# Exercise goal:
Given the records below, the lines starting at the line with "Vila do Bispo" and ending at the line with "Seleccionar idioma" should be output exactly, both end lines kept and pictures left out.

- Opening Delimiter -

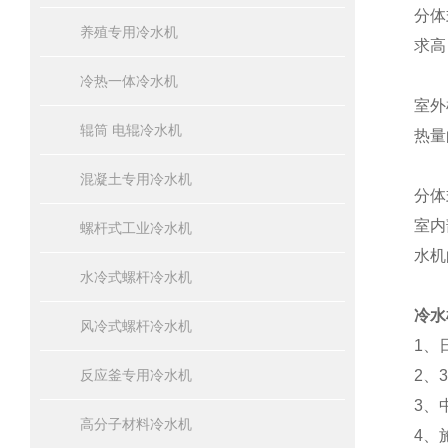
分体
养殖专用冷水机
求高
冷热一体冷水机
室外
辊筒 电辊冷水机
热量
混凝土专用冷水机
分体
室内
螺杆式工业冷水机
水机
水冷式螺杆冷水机
冷水
风冷式螺杆冷水机
1、
反应釜专用冷水机
2、
3、
高分子材料冷水机
4、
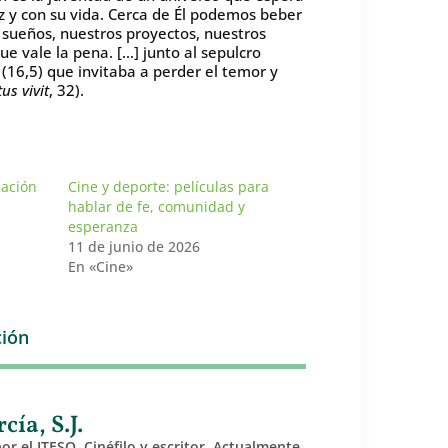
uz y con su vida. Cerca de Él podemos beber
sueños, nuestros proyectos, nuestros
ue vale la pena. […] junto al sepulcro
 (16,5) que invitaba a perder el temor y
us vivit
, 32).
cación
Cine y deporte: películas para
hablar de fe, comunidad y
esperanza
11 de junio de 2026
En «Cine»
ión
ía, S.J.
por el ITESO. Cinéfilo y escritor. Actualmente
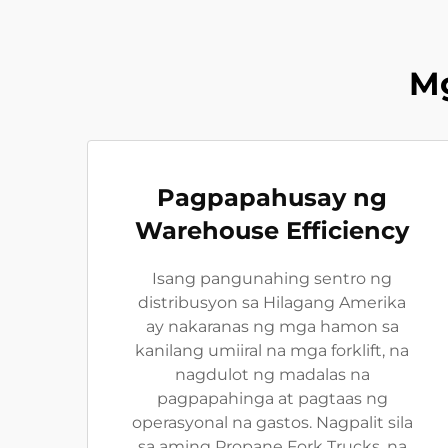
M
Pagpapahusay ng
Warehouse Efficiency
Isang pangunahing sentro ng
distribusyon sa Hilagang Amerika
ay nakaranas ng mga hamon sa
kanilang umiiral na mga forklift, na
nagdulot ng madalas na
pagpapahinga at pagtaas ng
operasyonal na gastos. Nagpalit sila
sa aming Propane Fork Trucks, na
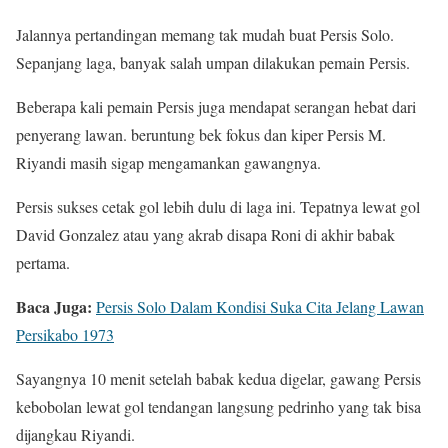
Jalannya pertandingan memang tak mudah buat Persis Solo.
Sepanjang laga, banyak salah umpan dilakukan pemain Persis.
Beberapa kali pemain Persis juga mendapat serangan hebat dari
penyerang lawan. beruntung bek fokus dan kiper Persis M.
Riyandi masih sigap mengamankan gawangnya.
Persis sukses cetak gol lebih dulu di laga ini. Tepatnya lewat gol
David Gonzalez atau yang akrab disapa Roni di akhir babak
pertama.
Baca Juga:
Persis Solo Dalam Kondisi Suka Cita Jelang Lawan
Persikabo 1973
Sayangnya 10 menit setelah babak kedua digelar, gawang Persis
kebobolan lewat gol tendangan langsung pedrinho yang tak bisa
dijangkau Riyandi.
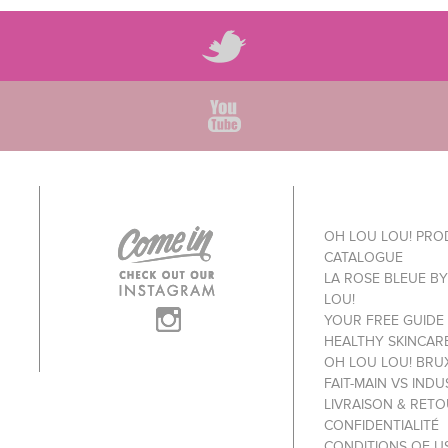
OH LOU LOU! PR
CATALOGUE
LA ROSE BLEUE B
LOU!
YOUR FREE GUIDE
HEALTHY SKINCAR
OH LOU LOU! BRU
FAIT-MAIN VS INDU
LIVRAISON & RET
CONFIDENTIALITÉ
CONDITIONS OF U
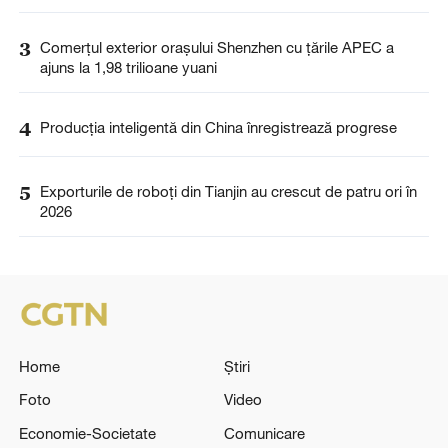
3
Comerțul exterior orașului Shenzhen cu țările APEC a
ajuns la 1,98 trilioane yuani
4
Producția inteligentă din China înregistrează progrese
5
Exporturile de roboți din Tianjin au crescut de patru ori în
2026
Home
Știri
Foto
Video
Economie-Societate
Comunicare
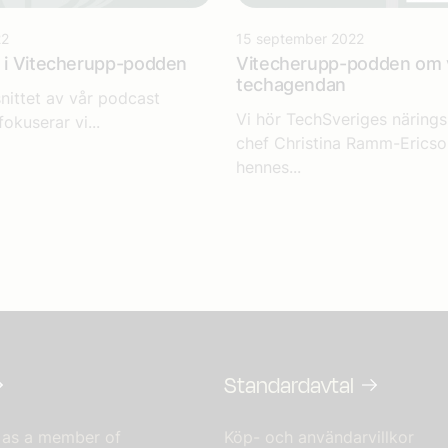
22
15 september 2022
h i Vitecherupp-podden
Vitecherupp-podden om 
techagendan
snittet av vår podcast
Vi hör TechSveriges närings
okuserar vi...
chef Christina Ramm-Ericso
hennes...
Standardavtal
 as a member of
Köp- och användarvillkor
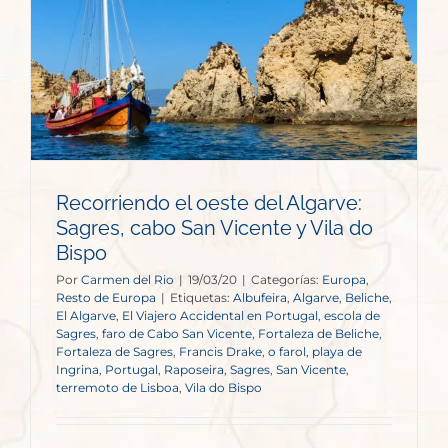
Recorriendo el oeste del Algarve:
Sagres, cabo San Vicente y Vila do
Bispo
Por
Carmen del Rio
|
19/03/20
|
Categorías:
Europa
,
Resto de Europa
|
Etiquetas:
Albufeira
,
Algarve
,
Beliche
,
El Algarve
,
El Viajero Accidental en Portugal
,
escola de
Sagres
,
faro de Cabo San Vicente
,
Fortaleza de Beliche
,
Fortaleza de Sagres
,
Francis Drake
,
o farol
,
playa de
Ingrina
,
Portugal
,
Raposeira
,
Sagres
,
San Vicente
,
terremoto de Lisboa
,
Vila do Bispo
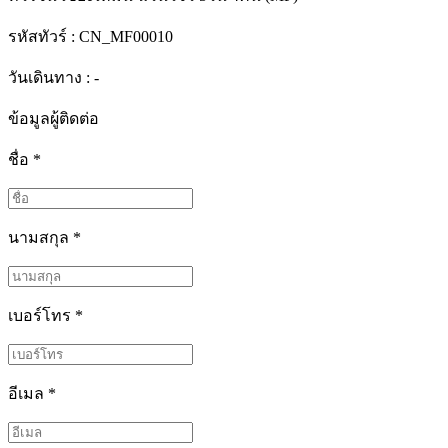
รหัสทัวร์ :
CN_MF00010
วันเดินทาง : -
ข้อมูลผู้ติดต่อ
ชื่อ
*
นามสกุล
*
เบอร์โทร
*
อีเมล
*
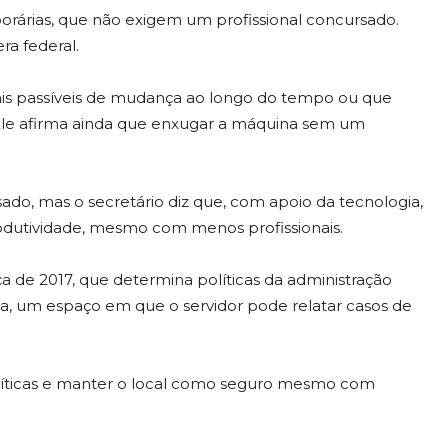
orárias, que não exigem um profissional concursado.
ra federal.
mais passíveis de mudança ao longo do tempo ou que
 Ele afirma ainda que enxugar a máquina sem um
do, mas o secretário diz que, com apoio da tecnologia,
produtividade, mesmo com menos profissionais.
 de 2017, que determina políticas da administração
tica, um espaço em que o servidor pode relatar casos de
políticas e manter o local como seguro mesmo com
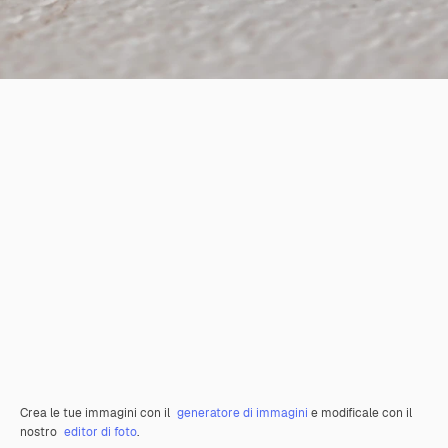
Crea le tue immagini con il
generatore di immagini
e modificale con il
nostro
editor di foto
.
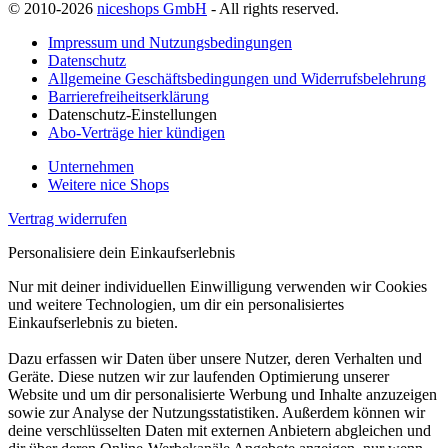
© 2010-2026
niceshops GmbH
- All rights reserved.
Impressum und Nutzungsbedingungen
Datenschutz
Allgemeine Geschäftsbedingungen und Widerrufsbelehrung
Barrierefreiheitserklärung
Datenschutz-Einstellungen
Abo-Verträge hier kündigen
Unternehmen
Weitere nice Shops
Vertrag widerrufen
Personalisiere dein Einkaufserlebnis
Nur mit deiner individuellen Einwilligung verwenden wir Cookies
und weitere Technologien, um dir ein personalisiertes
Einkaufserlebnis zu bieten.
Dazu erfassen wir Daten über unsere Nutzer, deren Verhalten und
Geräte. Diese nutzen wir zur laufenden Optimierung unserer
Website und um dir personalisierte Werbung und Inhalte anzuzeigen
sowie zur Analyse der Nutzungsstatistiken. Außerdem können wir
deine verschlüsselten Daten mit externen Anbietern abgleichen und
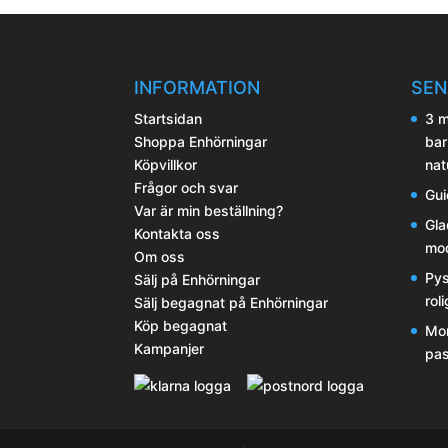
INFORMATION
SEN
Startsidan
3 m
Shoppa Enhörningar
bar
Köpvillkor
nat
Frågor och svar
Gui
Var är min beställning?
Gla
Kontakta oss
mod
Om oss
Pys
Sälj på Enhörningar
rol
Sälj begagnat på Enhörningar
Köp begagnat
Mor
Kampanjer
pas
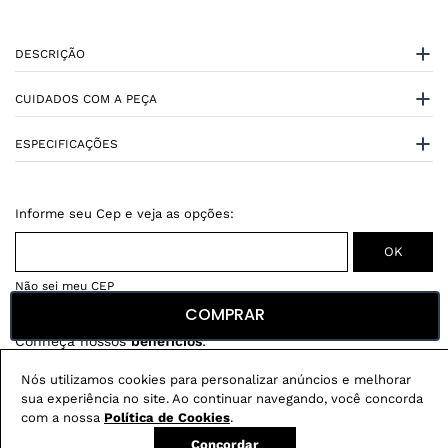
DESCRIÇÃO
CUIDADOS COM A PEÇA
ESPECIFICAÇÕES
Não sei meu CEP
COMPRAR
Conheça nossos
benefícios
:
FRETE GRÁTIS
Nós utilizamos cookies para personalizar anúncios e melhorar
Em pedidos acima de R$ 499
sua experiência no site. Ao continuar navegando, você concorda
com a nossa
Política de Cookies
.
Compre no site e retire na loja gratuitamente
Concordar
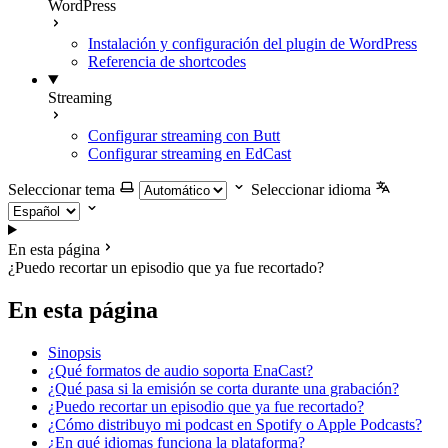
WordPress
Instalación y configuración del plugin de WordPress
Referencia de shortcodes
Streaming
Configurar streaming con Butt
Configurar streaming en EdCast
Seleccionar tema
Seleccionar idioma
En esta página
¿Puedo recortar un episodio que ya fue recortado?
En esta página
Sinopsis
¿Qué formatos de audio soporta EnaCast?
¿Qué pasa si la emisión se corta durante una grabación?
¿Puedo recortar un episodio que ya fue recortado?
¿Cómo distribuyo mi podcast en Spotify o Apple Podcasts?
¿En qué idiomas funciona la plataforma?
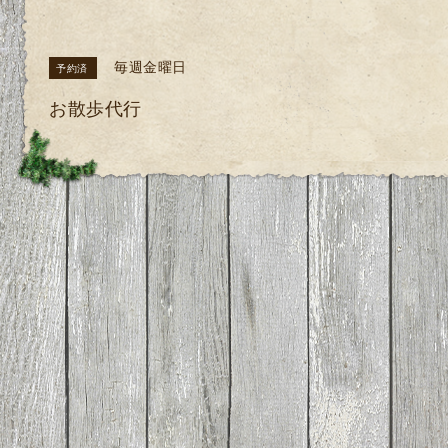
毎週金曜日
予約済
お散歩代行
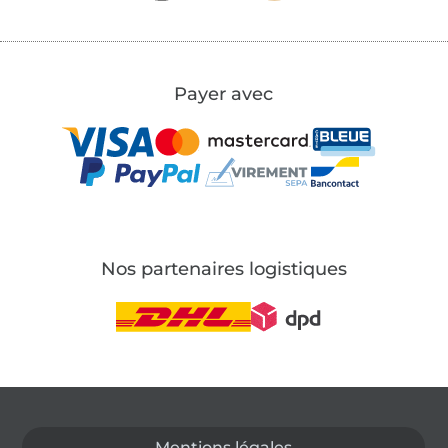
Payer avec
Nos partenaires logistiques
Passer à la boutique allemande
Mentions légales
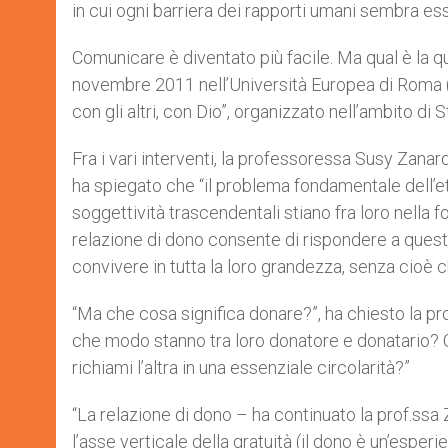
in cui ogni barriera dei rapporti umani sembra es
Comunicare è diventato più facile. Ma qual è la qu
novembre 2011 nell’Università Europea di Roma (
con gli altri, con Dio”, organizzato nell’ambito di S
Fra i vari interventi, la professoressa Susy Zanar
ha spiegato che “il problema fondamentale dell’et
soggettività trascendentali stiano fra loro nella
relazione di dono consente di rispondere a ques
convivere in tutta la loro grandezza, senza cioè che
“Ma che cosa significa donare?”, ha chiesto la pro
che modo stanno tra loro donatore e donatario? C
richiami l’altra in una essenziale circolarità?”
“La relazione di dono – ha continuato la prof.ssa
l’asse verticale della gratuità (il dono è un’esper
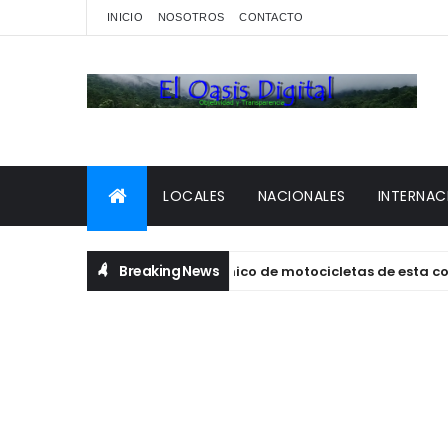
INICIO
NOSOTROS
CONTACTO
LOCALES
NACIONALES
INTERNAC
Breaking News
ata Palacio , era el mejor mecánico de motocicletas de esta comu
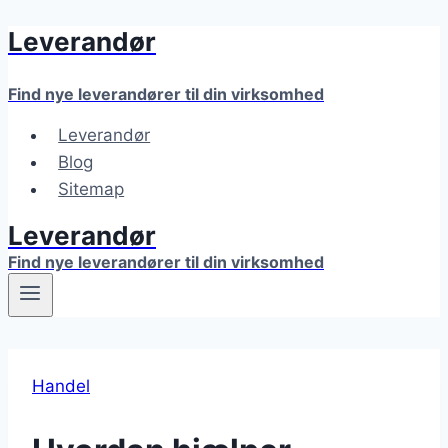
Leverandør
Fortsæt
til
indhold
Find nye leverandører til din virksomhed
Leverandør
Blog
Sitemap
Leverandør
Find nye leverandører til din virksomhed
Handel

- Closing Delimiter -

# Result:
Vila do Bispo
รหัสทัวร์ :
CN_MF00010
วันเดินทาง : -
ข้อมูลผู้ติดต่อ
ชื่อ
*
นามสกุล
*
เบอร์โทร
*
อีเมล
*
orárias, que não exigem um profissional concursado.
ra federal.
mais passíveis de mudança ao longo do tempo ou que
 Ele afirma ainda que enxugar a máquina sem um
do, mas o secretário diz que, com apoio da tecnologia,
produtividade, mesmo com menos profissionais.
 de 2017, que determina políticas da administração
tica, um espaço em que o servidor pode relatar casos de
políticas e manter o local como seguro mesmo com
Crea le tue immagini con il
generatore di immagini
e modificale con il
nostro
editor di foto
.
© 2010-2026
niceshops GmbH
- All rights reserved.
Impressum und Nutzungsbedingungen
Datenschutz
Allgemeine Geschäftsbedingungen und Widerrufsbelehrung
Barrierefreiheitserklärung
Datenschutz-Einstellungen
Abo-Verträge hier kündigen
Unternehmen
Weitere nice Shops
Vertrag widerrufen
Personalisiere dein Einkaufserlebnis
Nur mit deiner individuellen Einwilligung verwenden wir Cookies
und weitere Technologien, um dir ein personalisiertes
Einkaufserlebnis zu bieten.
Dazu erfassen wir Daten über unsere Nutzer, deren Verhalten und
Geräte. Diese nutzen wir zur laufenden Optimierung unserer
Website und um dir personalisierte Werbung und Inhalte anzuzeigen
sowie zur Analyse der Nutzungsstatistiken. Außerdem können wir
deine verschlüsselten Daten mit externen Anbietern abgleichen und
INFORMATION
SEN
Startsidan
3 m
Shoppa Enhörningar
bar
Köpvillkor
nat
Frågor och svar
Gui
Var är min beställning?
Gla
Kontakta oss
mod
Om oss
Pys
Sälj på Enhörningar
rol
Sälj begagnat på Enhörningar
Köp begagnat
Mor
Kampanjer
pas
DESCRIÇÃO
CUIDADOS COM A PEÇA
ESPECIFICAÇÕES
Não sei meu CEP
COMPRAR
Conheça nossos
benefícios
:
FRETE GRÁTIS
Nós utilizamos cookies para personalizar anúncios e melhorar
Em pedidos acima de R$ 499
sua experiência no site. Ao continuar navegando, você concorda
com a nossa
Política de Cookies
.
Compre no site e retire na loja gratuitamente
Concordar
WordPress
Instalación y configuración del plugin de WordPress
Referencia de shortcodes
Streaming
Configurar streaming con Butt
Configurar streaming en EdCast
Seleccionar tema
Seleccionar idioma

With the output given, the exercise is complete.